Aber Johannes durchschaute das ganze scheinheilige Getue und die geschickten Manipulationen seines Vaters, der andere ohne Ehrgefühl und Anstand über den Tisch zog. Immer mehr Land kaufte, mehr Hormone in sein Vieh spritzte, bessere Preise für das Fleisch und die Milch erzielte. Auch jetzt noch, obwohl Konrad bereits Mitte siebzig war. Der hatte so viel Dreck am Stecken, dessen war sich Johannes sicher. Es war nicht alles koscher auf dem Gut Kahl, das sein Vater vor einem halben Jahrhundert irgendjemandem abgequatscht hatte, für'n Appel und ein Ei.

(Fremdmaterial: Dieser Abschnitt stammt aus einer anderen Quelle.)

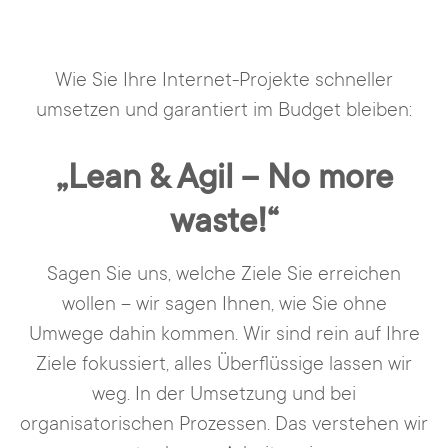
Wie Sie Ihre Internet-Projekte schneller
umsetzen und garantiert im Budget bleiben:
„Lean & Agil – No more
waste!“
Sagen Sie uns, welche Ziele Sie erreichen
wollen – wir sagen Ihnen, wie Sie ohne
Umwege dahin kommen. Wir sind rein auf Ihre
Ziele fokussiert, alles Überflüssige lassen wir
weg. In der Umsetzung und bei
organisatorischen Prozessen. Das verstehen wir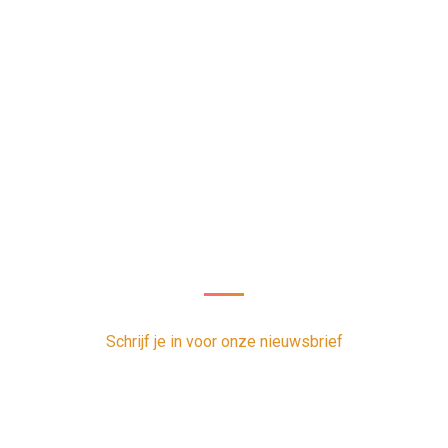
Nieuwsbrief
oor onze nieuwsbrief en ontvang 1 x per week de nieuwste vacatur
Schrijf je in voor onze nieuwsbrief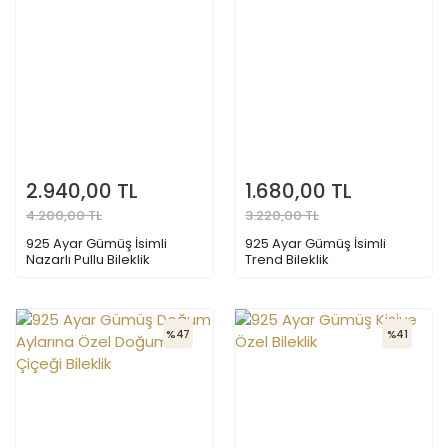
2.940,00 TL
1.680,00 TL
4.200,00 TL
3.220,00 TL
925 Ayar Gümüş İsimli
925 Ayar Gümüş İsimli
Nazarlı Pullu Bileklik
Trend Bileklik
%47
%41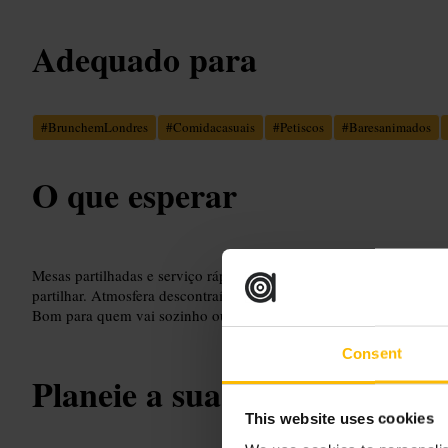
Adequado para
#
BrunchemLondres
#
Comidacasuais
#
Petiscos
#
Baresanimados
O que esperar
Mesas partilhadas e serviço rápido. Cardápio focado em bowls, noo
partilhar. Atmosfera descontraída, com música ambiente e fluxo co
Bom para quem vai sozinho ou em grupo.
Consent
Planeie a sua visita
This website uses cookies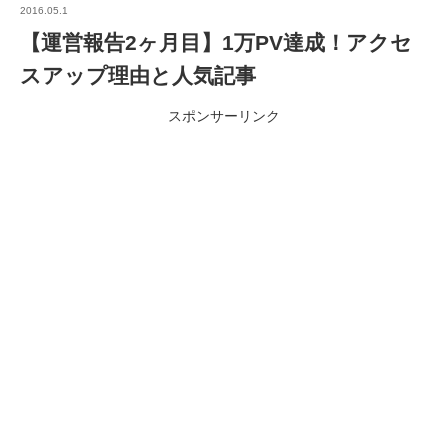
2016.05.1
【運営報告2ヶ月目】1万PV達成！アクセ
スアップ理由と人気記事
スポンサーリンク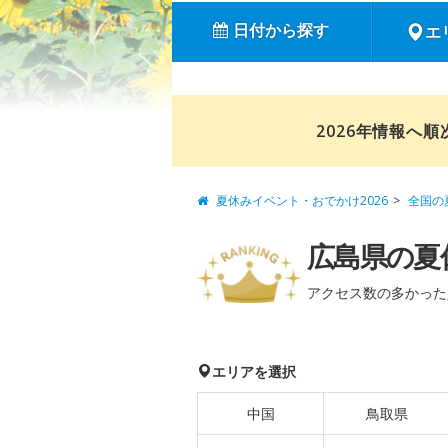
日付から探す
エ
2026年情報へ
夏休みイベント・おでかけ2026
全国の
広島県の夏
アクセス数の多かった
エリアを選択
中国
鳥取県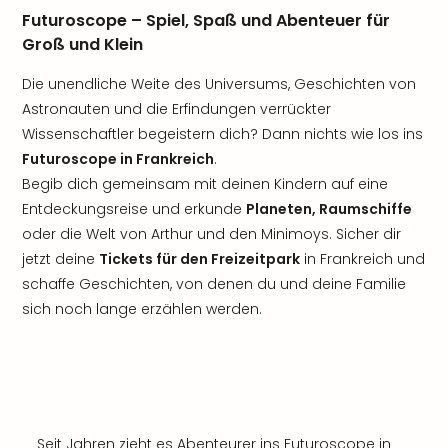
Futuroscope – Spiel, Spaß und Abenteuer für
Groß und Klein
Die unendliche Weite des Universums, Geschichten von
Astronauten und die Erfindungen verrückter
Wissenschaftler begeistern dich? Dann nichts wie los ins
Futuroscope in Frankreich
.
Begib dich gemeinsam mit deinen Kindern auf eine
Entdeckungsreise und erkunde
Planeten, Raumschiffe
oder die Welt von Arthur und den Minimoys. Sicher dir
jetzt deine
Tickets für den Freizeitpark
in Frankreich und
schaffe Geschichten, von denen du und deine Familie
sich noch lange erzählen werden.
Seit Jahren zieht es Abenteurer ins Futuroscope in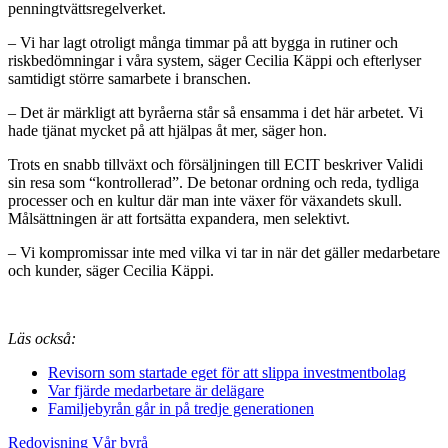
penningtvättsregelverket.
– Vi har lagt otroligt många timmar på att bygga in rutiner och
riskbedömningar i våra system, säger Cecilia Käppi och efterlyser
samtidigt större samarbete i branschen.
– Det är märkligt att byråerna står så ensamma i det här arbetet. Vi
hade tjänat mycket på att hjälpas åt mer, säger hon.
Trots en snabb tillväxt och försäljningen till ECIT beskriver Validi
sin resa som “kontrollerad”. De betonar ordning och reda, tydliga
processer och en kultur där man inte växer för växandets skull.
Målsättningen är att fortsätta expandera, men selektivt.
– Vi kompromissar inte med vilka vi tar in när det gäller medarbetare
och kunder, säger Cecilia Käppi.
Läs också:
Revisorn som startade eget för att slippa investmentbolag
Var fjärde medarbetare är delägare
Familjebyrån går in på tredje generationen
Redovisning
Vår byrå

Jetzt war seine Leber im Arsch, das lag in der Familie, sie tranken alle viel, aber ansonsten war er fit, das alte Schlachtross. Klopfte sich ständig stolz auf die immer noch muskulöse Brust und posaunte zu allen Gelegenheiten, dass er ein Leben lang draußen gearbeitet hatte: Hart, ehrlich, unerbittlich. Kein Warmduscher und Weichei wie sein Sohn, dieser Schmierenkomödiant, diese Memme, die es zu nichts gebracht hatte. Der sich vom Hof gemacht hatte, als er dringend gebraucht wurde. Johannes wusste, was sein Vater von ihm hielt, er zeigte ihm seine Verachtung jedes Mal unverhohlen, wenn sie sich notgedrungen begegneten. Da nützte auch der Grimme Preis nichts, die Goldene Kamera oder der Deutsche Fernsehpreis, den er vor zehn Jahren für die Darstellung eines Kommissars in einem erfolgreichen Film bekommen hatte. Johannes verzog schmerzerfüllt das Gesicht, die ganze Schulter und sein Nacken waren verspannt, aber es war mehr die Missachtung Konrads, die wehtat. Immer noch und jedes Mal, seit Kindertagen tief verankert in seiner schutzlosen Jungenseele.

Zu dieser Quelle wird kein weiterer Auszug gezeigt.